Review: High School Confidential – Pretty Persuasion (2005)

High School Confidential – Pretty Persuasion (2005)

Directed by: Marcos Siega | 105 minutes | drama, comedy | Actors: Evan Rachel Wood, David Wagner, Brent Goldberg, Adi Schnall, Elisabeth Harnois, Stark Sands, Jane Krakowski, Michael Hitchcock, Danny Comden, Jaime King, Josh Zuckerman, James Snyder, Ron Livingston, Cody McMains, Mike Erwin

‘High School Confidential’ is a wonderfully flawed film that, like main character Kimberly Joyce, is a bit too calculating and preconceived to be more than an entertaining ride. The film wants to say something about the media horniness of our society in which everyone wants to be and can become famous, regardless of the ethics or achievements of the person who is famous. Under the motto: “If it’s on TV, it must be interesting.” And the more sensational the better. In addition, the film and the characters in the film make grateful use of the motto “sex sells”. Or: “sex is power”. These aren’t particularly new revelations, and the bitchy, manipulative school bitch is also an element that’s been seen before — movies that “High School Confidential” are reminiscent of include “To Die For,” “Wild Things,” “Cruel Intentions” and “Mean Girls’ – but Evan Rachel Wood manages to portray her role of überbitch so convincingly that it is always fascinating to see what kind of behavior or remark she now sets up a stir.
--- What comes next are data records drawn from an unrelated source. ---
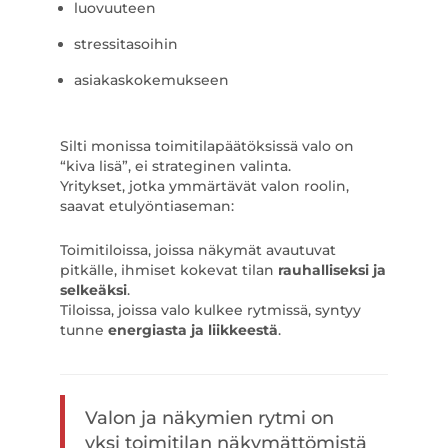
luovuuteen
stressitasoihin
asiakaskokemukseen
Silti monissa toimitilapäätöksissä valo on
“kiva lisä”, ei strateginen valinta.
Yritykset, jotka ymmärtävät valon roolin,
saavat etulyöntiaseman:
Toimitiloissa, joissa näkymät avautuvat
pitkälle, ihmiset kokevat tilan
rauhalliseksi ja
selkeäksi
.
Tiloissa, joissa valo kulkee rytmissä, syntyy
tunne
energiasta ja liikkeestä
.
Valon ja näkymien rytmi on
yksi toimitilan näkymättömistä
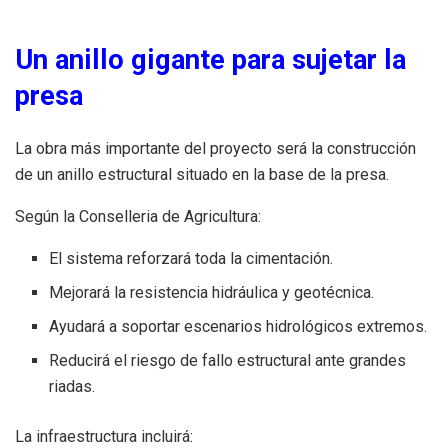
Un anillo gigante para sujetar la
presa
La obra más importante del proyecto será la construcción
de un anillo estructural situado en la base de la presa.
Según la Conselleria de Agricultura:
El sistema reforzará toda la cimentación.
Mejorará la resistencia hidráulica y geotécnica.
Ayudará a soportar escenarios hidrológicos extremos.
Reducirá el riesgo de fallo estructural ante grandes
riadas.
La infraestructura incluirá:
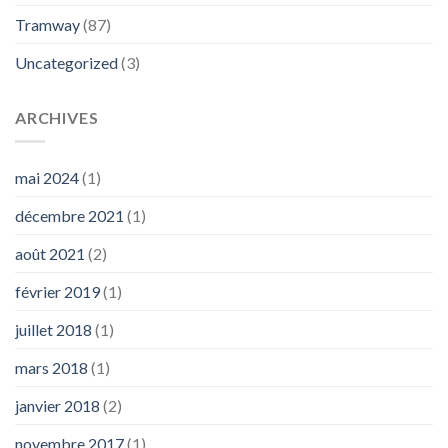
Tramway
(87)
Uncategorized
(3)
ARCHIVES
mai 2024
(1)
décembre 2021
(1)
août 2021
(2)
février 2019
(1)
juillet 2018
(1)
mars 2018
(1)
janvier 2018
(2)
novembre 2017
(1)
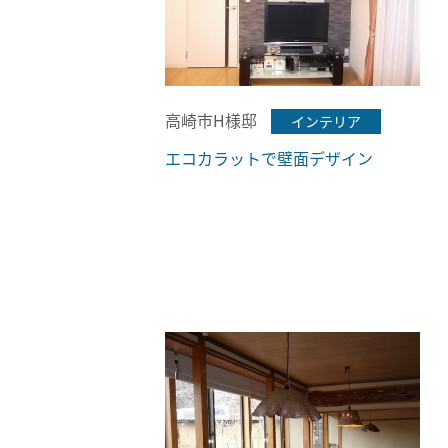
高崎市H様邸
インテリア
エコカラットで壁面デザイン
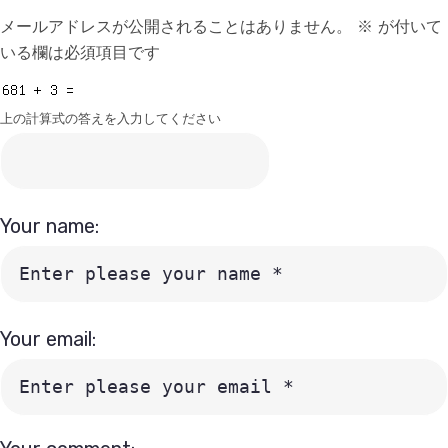
メールアドレスが公開されることはありません。
※
が付いて
いる欄は必須項目です
上の計算式の答えを入力してください
Your name:
Your email:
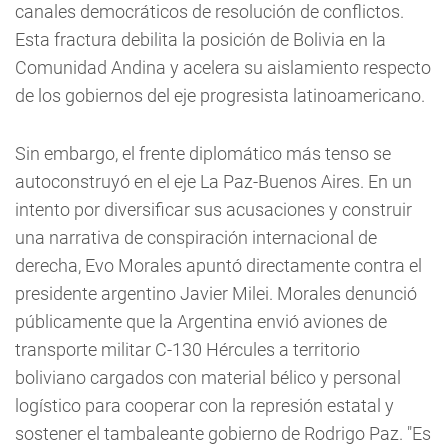
canales democráticos de resolución de conflictos.
Esta fractura debilita la posición de Bolivia en la
Comunidad Andina y acelera su aislamiento respecto
de los gobiernos del eje progresista latinoamericano.
Sin embargo, el frente diplomático más tenso se
autoconstruyó en el eje La Paz-Buenos Aires. En un
intento por diversificar sus acusaciones y construir
una narrativa de conspiración internacional de
derecha, Evo Morales apuntó directamente contra el
presidente argentino Javier Milei. Morales denunció
públicamente que la Argentina envió aviones de
transporte militar C-130 Hércules a territorio
boliviano cargados con material bélico y personal
logístico para cooperar con la represión estatal y
sostener el tambaleante gobierno de Rodrigo Paz. "Es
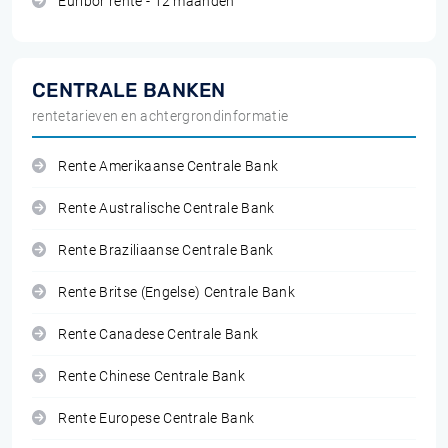
Euribor rente - 12 maanden
CENTRALE BANKEN
rentetarieven en achtergrondinformatie
Rente Amerikaanse Centrale Bank
Rente Australische Centrale Bank
Rente Braziliaanse Centrale Bank
Rente Britse (Engelse) Centrale Bank
Rente Canadese Centrale Bank
Rente Chinese Centrale Bank
Rente Europese Centrale Bank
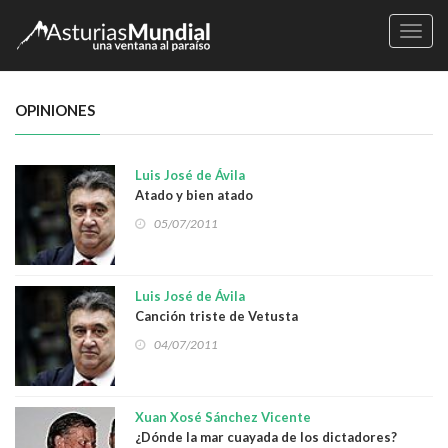
Naveg
OPINIONES
Luis José de Ávila
Atado y bien atado
05/07/2011
Luis José de Ávila
Canción triste de Vetusta
04/07/2011
Xuan Xosé Sánchez Vicente
¿Dónde la mar cuayada de los dictadores?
Her portrayal has biting wit and intelligence, and she even manages to arouse some sympathy from the viewer. That’s not a bad performance considering the wickedness of her (mis)deeds. The film is at least as politically incorrect as ‘South Park’; a range of racist, sexist, and generally offensive remarks and jokes are made – all with a wink of course or in a satirical context, but in the meantime it is a way of getting the jokes out. Middle-aged men and teachers don’t fare well in the film. Kimberly’s father is a dirty-spitting old man who hangs out on the phone with his mistress and his hand in his underpants in unguarded moments, and the teacher who’s going to sue Kimberly for sexual harassment is a little too fond of students in tight school uniforms. In a funny scene in which his own wife – played by Selma Blair – has to dress as a schoolgirl and has to read a letter in which she says she is naughty and wants punishment – this is explicitly emphasized (by the way, the woman no longer plays any role). in the film and thus only functions to tell the viewer something about her husband).

Kimberly doesn’t exactly come from a good litter. In addition to her racist, foul-mouthed father, she has a slut as a foster mother—whom Kimberly constantly claims to have had sex with the dog—and a mother who is completely uninterested in her. So she has a lot of trauma that later seems to have to justify her terrible actions. She has also had setbacks in her private life, but luckily she has a best friend named Brittany and a new Arab “girlfriend”, Randa, who she can put in front of her cart. Almost all characters actually exist to say something about Kimberly or to contrast with her character. For example, Randa’s unfamiliarity with Western culture is a great opportunity to shock her with pornographic films and all kinds of immoral or licentious behavior. As a character herself, however, she has no depth at all. And so it is with the film as a whole. While the movie story moves past the viewer, “High School Confidential” is fine entertainment, but once the movie is over, it turns out that many elements in the movie only existed to give Kimberly color or create a certain image of a character that other characters doesn’t really matter. Kimberly plays a game with everyone that turns out to be of little value or meaning, and the same is true, in a sense, for the film as a whole.

‘High School Confidential’ stands or falls with the interpretation of Wood and her strong and cold-blooded Kimberly, who manages to process wrong remarks so nonchalantly in the conversations that it hardly arouses any resistance. Somehow it seems to stem from a kind of naivety so that you can’t really blame her – just like Borat. Not that this feeling ever takes over, but sometimes it seems to creep in. After her equally strong performance in ‘Thirteen’, and a good portrayal next to Edward Norton in ‘Down in the Valley’, Wood once again shows her ability to play complex, daring characters and shows herself as one of the best young actresses of all time. this moment.